Bug when stacking LSTM #8255

kzay · 2024-04-22T04:45:45Z

System information

Have I written custom code (as opposed to using a stock example script provided in TensorFlow.js):
OS Platform and Distribution (e.g., Linux Ubuntu 16.04): Windows 11
TensorFlow.js installed from (npm or script link): NPM
TensorFlow.js version (use command below): 4.18.0

Describe the current behavior

When creating a model stacking two LSTM ran into an error

Describe the expected behavior

Input data can be dummy to reproduce the probleme.
When removing the second LSTM everything is working.

Error during model training: Argument tensors passed to stack must be a Tensor[]orTensorLike[]

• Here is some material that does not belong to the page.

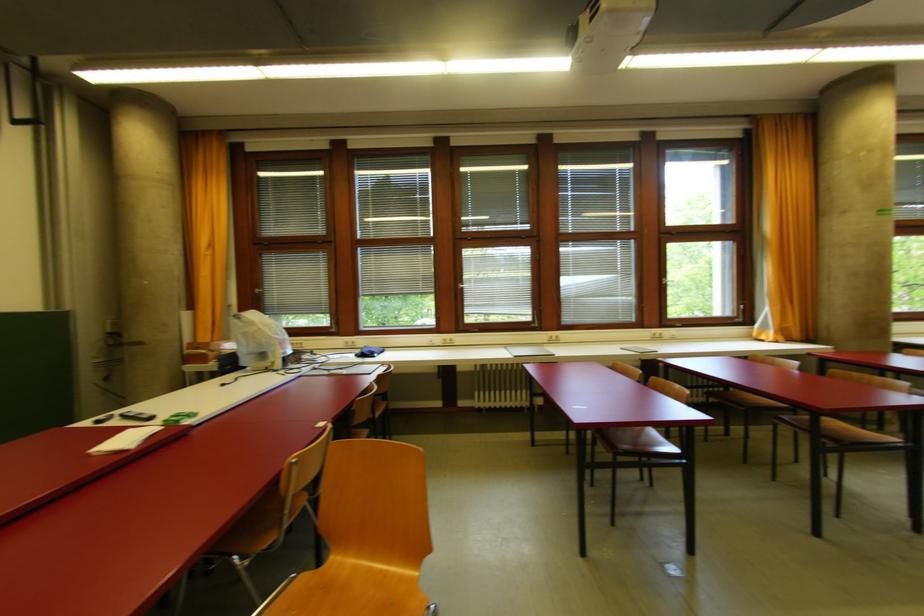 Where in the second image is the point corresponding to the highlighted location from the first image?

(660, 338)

__________________________________________________________________________________________
Layer (type)                Input Shape               Output shape              Param #
==========================================================================================
lstm_1 (LSTM)               [[null,1,8]]              [null,1,100]              43600
__________________________________________________________________________________________
dropout_1 (Dropout)         [[null,1,100]]            [null,1,100]              0
__________________________________________________________________________________________
bidirectional_lstm (Bidirec [[null,1,100]]            [null,100]                160800
__________________________________________________________________________________________
dropout_2 (Dropout)         [[null,100]]              [null,100]                0
__________________________________________________________________________________________
dense_1 (Dense)             [[null,100]]              [null,1]                  101
==========================================================================================
Total params: 204501
Trainable params: 204501
Non-trainable params: 0
__________________________________________________________________________________________

Standalone code to reproduce the issue
Provide a reproducible test case that is the bare minimum necessary to generate
the problem. If possible, please share a link to Colab/CodePen/any notebook.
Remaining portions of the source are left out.